- Education: Cornell University(1999); MIT (PhD, 2003);
- Scientific career
- Fields: Mathematics
- Workplaces: Brown University
- Thesis: Combinatorial Properties of Shifted Complexes (2003)
- Doctoral advisor: Richard Peter Stanley
- Website: www.dam.brown.edu/people/cklivans/

= Caroline Klivans =

American mathematician

Caroline Jane (Carly) Klivans is an American mathematician specializing in algebraic combinatorics, including work on cell complexes associated with matroids and on chip-firing games. She is a professor of applied mathematics at Brown University, and associate director of the Institute for Computational and Experimental Research in Mathematics at Brown.

==Education and career==
After graduating from Mt. Lebanon High School, Kilvan attended Cornell University where she was the 1999 winner of the Alice T. Schafer Prize of the Association for Women in Mathematics. Her undergraduate research project involved robot navigation algorithms. She graduated from Cornell in 1999, and completed her Ph.D. at the Massachusetts Institute of Technology in 2003. Her dissertation, Combinatorial Properties of Shifted Complexes, was supervised by Richard P. Stanley.

After postdoctoral research at the Mathematical Sciences Research Institute and the University of Chicago, where she was an L. E. Dickson Instructor, and positions as a researcher and lecturer at the University of Chicago and Brown University, she became associate director of the Institute for Computational and Experimental Research in Mathematics at Brown in 2015, and obtained a regular-rank faculty position as associate professor there in 2018.

==Contributions==
Klivans is the author of the book The Mathematics of Chip-Firing (CRC Press, 2018).

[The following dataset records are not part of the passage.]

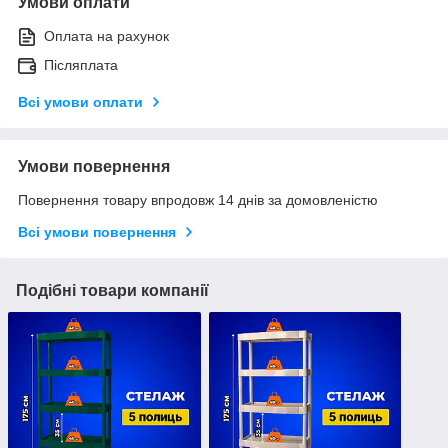
Умови оплати
Оплата на рахунок
Післяплата
Всі умови оплати
Умови повернення
Повернення товару впродовж 14 днів за домовленістю
Всі умови повернення
Подібні товари компанії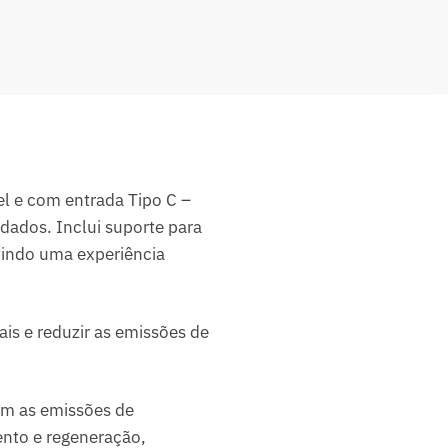
l e com entrada Tipo C –
dados. Inclui suporte para
tindo uma experiência
is e reduzir as emissões de
im as emissões de
ento e regeneração,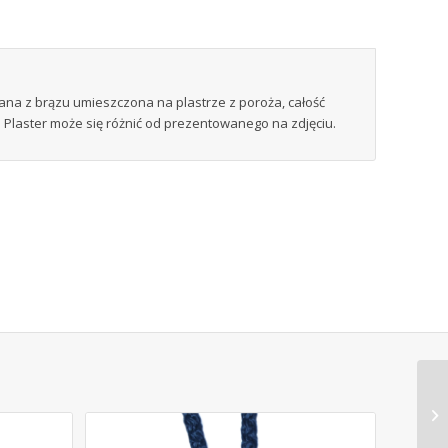
ana z brązu umieszczona na plastrze z poroża, całość
laster może się różnić od prezentowanego na zdjęciu.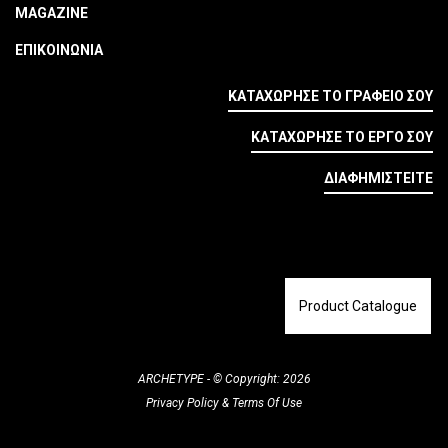
MAGAZINE
ΕΠΙΚΟΙΝΩΝΙΑ
ΚΑΤΑΧΩΡΗΣΕ ΤΟ ΓΡΑΦΕΙΟ ΣΟΥ
ΚΑΤΑΧΩΡΗΣΕ ΤΟ ΕΡΓΟ ΣΟΥ
ΔΙΑΦΗΜΙΣΤΕΙΤΕ
Product Catalogue
ARCHETYPE - © Copyright: 2026
Privacy Policy
&
Terms Of Use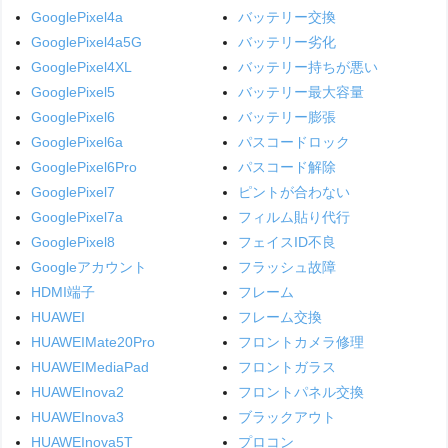
GooglePixel4a
バッテリー交換
GooglePixel4a5G
バッテリー劣化
GooglePixel4XL
バッテリー持ちが悪い
GooglePixel5
バッテリー最大容量
GooglePixel6
バッテリー膨張
GooglePixel6a
パスコードロック
GooglePixel6Pro
パスコード解除
GooglePixel7
ピントが合わない
GooglePixel7a
フィルム貼り代行
GooglePixel8
フェイスID不良
Googleアカウント
フラッシュ故障
HDMI端子
フレーム
HUAWEI
フレーム交換
HUAWEIMate20Pro
フロントカメラ修理
HUAWEIMediaPad
フロントガラス
HUAWEInova2
フロントパネル交換
HUAWEInova3
ブラックアウト
HUAWEInova5T
プロコン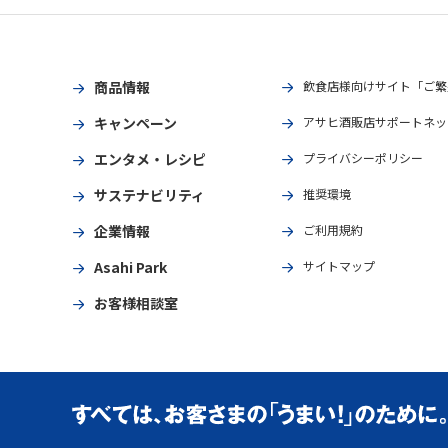
商品情報
飲食店様向けサイト「ご繁
キャンペーン
アサヒ酒販店サポートネッ
エンタメ・レシピ
プライバシーポリシー
サステナビリティ
推奨環境
企業情報
ご利用規約
Asahi Park
サイトマップ
お客様相談室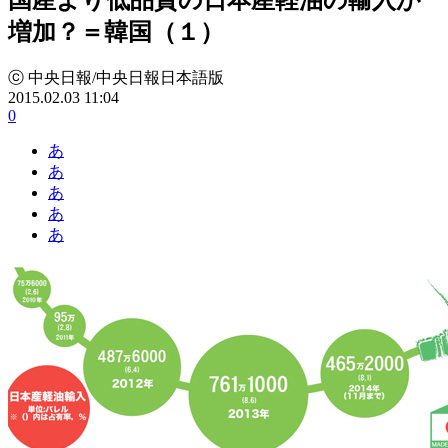
増加？＝韓国（１）
ⓒ 中央日報/中央日報日本語版
2015.02.03 11:04
0
あ
あ
あ
あ
あ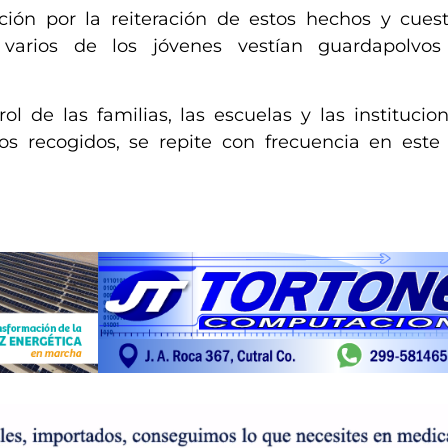
ión por la reiteración de estos hechos y cues
 varios de los jóvenes vestían guardapolvo
rol de las familias, las escuelas y las instituci
os recogidos, se repite con frecuencia en este 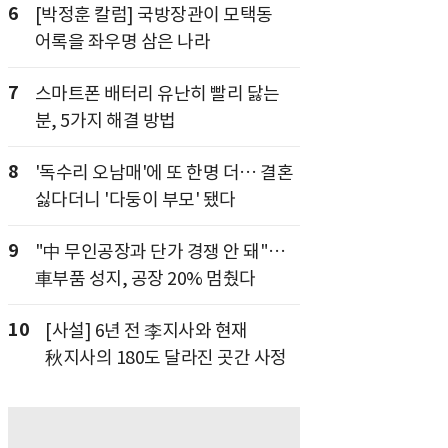
6
[박정훈 칼럼] 국방장관이 모택동
어록을 좌우명 삼은 나라
7
스마트폰 배터리 유난히 빨리 닳는
분, 5가지 해결 방법
8
'독수리 오남매'에 또 한명 더… 결혼
싫다더니 '다둥이 부모' 됐다
9
"中 무인공장과 단가 경쟁 안 돼"…
車부품 성지, 공장 20% 멈췄다
10
[사설] 6년 전 李지사와 현재
秋지사의 180도 달라진 곳간 사정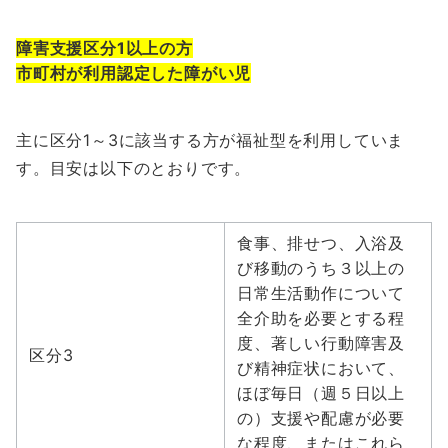
障害支援区分1以上の方
市町村が利用認定した障がい児
主に区分1～3に該当する方が福祉型を利用していま
す。目安は以下のとおりです。
食事、排せつ、入浴及
び移動のうち３以上の
日常生活動作について
全介助を必要とする程
度、著しい行動障害及
区分3
び精神症状において、
ほぼ毎日（週５日以上
の）支援や配慮が必要
な程度、またはこれら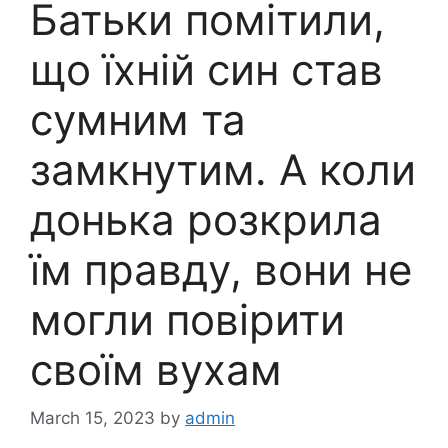
Батьки помітили,
що їхній син став
сумним та
замкнутим. А коли
донька розкрила
їм правду, вони не
могли повірити
своїм вухам
March 15, 2023
by
admin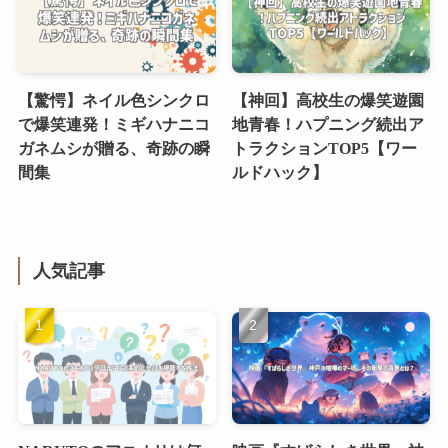
【驚愕】ネイル色シンクロ
【神回】高校生の爆笑遊園
で爆笑連発！ミギハナニコ
地青春！ハプニング続出ア
ガネムシが贈る、奇跡の瞬
トラクションTOP5【ワー
間集
ルドハック】
人気記事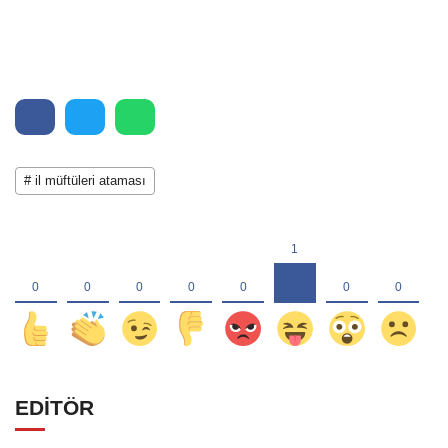
# il müftüleri ataması
EDİTÖR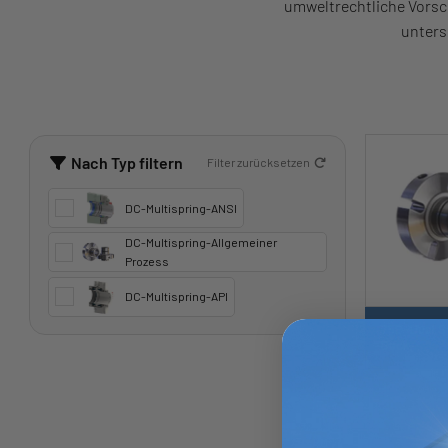
umweltrechtliche Vorsch
unters
Nach Typ filtern
Filter zurücksetzen
DC-Multispring-ANSI
DC-Multispring-Allgemeiner
Prozess
DC-Multispring-API
75P-Dual S
Back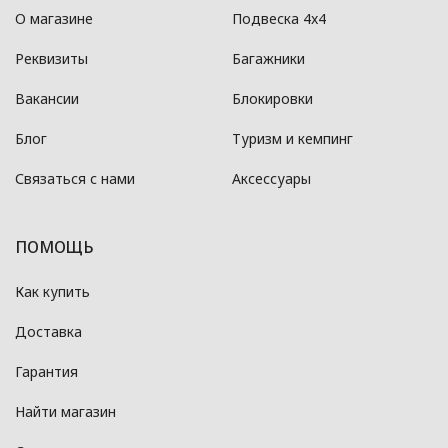
О магазине
Подвеска 4x4
Реквизиты
Багажники
Вакансии
Блокировки
Блог
Туризм и кемпинг
Связаться с нами
Аксессуары
ПОМОЩЬ
Как купить
Доставка
Гарантия
Найти магазин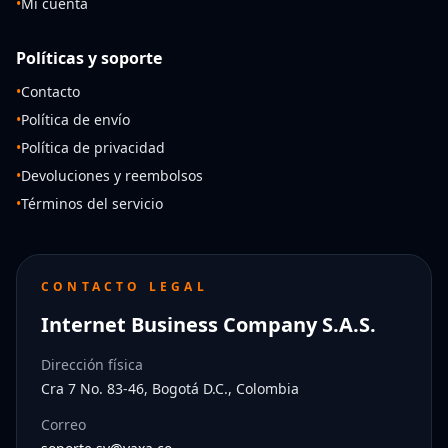
•
Mi cuenta
Políticas y soporte
•
Contacto
•
Política de envío
•
Política de privacidad
•
Devoluciones y reembolsos
•
Términos del servicio
CONTACTO LEGAL
Internet Business Company S.A.S.
Dirección física
Cra 7 No. 83-46, Bogotá D.C., Colombia
Correo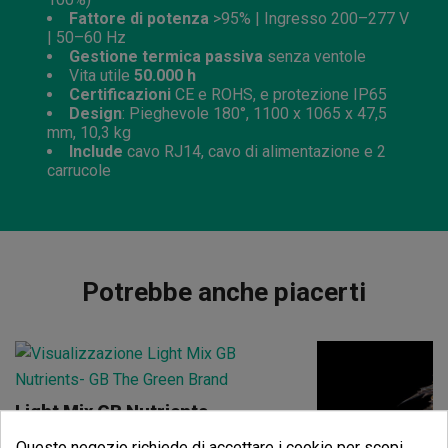
Fattore di potenza
>95% | Ingresso 200–277 V
| 50–60 Hz
Gestione termica passiva
senza ventole
Vita utile
50.000 h
Certificazioni
CE e ROHS, e protezione IP65
Design
: Pieghevole 180°, 1100 x 1065 x 47,5
mm, 10,3 kg
Include
cavo RJ14, cavo di alimentazione e 2
carrucole
Potrebbe anche piacerti
Light Mix GB Nutrients
(6)
Questo negozio richiede di accettare i cookie per scopi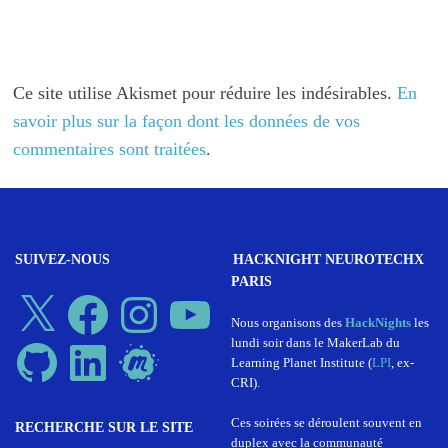
Ce site utilise Akismet pour réduire les indésirables.
En
savoir plus sur la façon dont les données de vos
commentaires sont traitées
.
SUIVEZ-NOUS
HACKNIGHT NEUROTECHX
PARIS
X
Facebook
Instagram
YouTube
Nous organisons des
HackNights
les
lundi soir dans le MakerLab du
GitHub
LinkedIn
Meetup
Learning Planet Institute (
LPI
, ex-
CRI).
Ces soirées se déroulent souvent en
RECHERCHE SUR LE SITE
duplex avec la communauté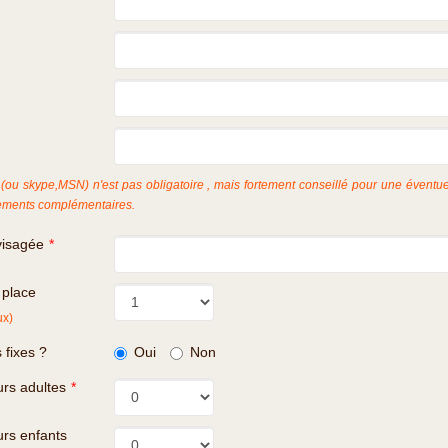
(ou skype,MSN) n'est pas obligatoire , mais fortement conseillé pour une éventue
ments complémentaires.
visagée
*
 place
ux)
 fixes ?
Oui
Non
rs adultes
*
rs enfants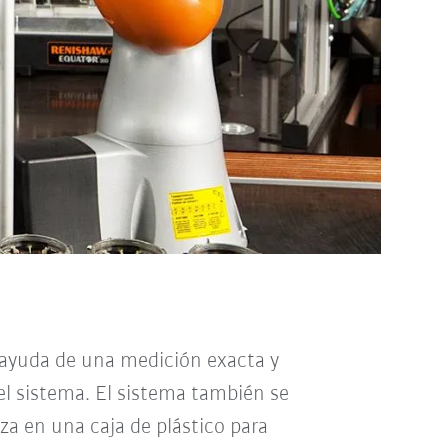
on ayuda de una medición exacta y
el sistema. El sistema también se
za en una caja de plástico para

Her research contributions include a disproof of a 50-year-old conjecture of Richard Stanley that every abstract simplicial complex whose face ring is a Cohen–Macaulay ring can be partitioned into disjoint intervals, each including a facet of the complex. Such a partition generalizes a shelling and (if it always existed) would have been helpful in understanding the h-vectors of these complexes.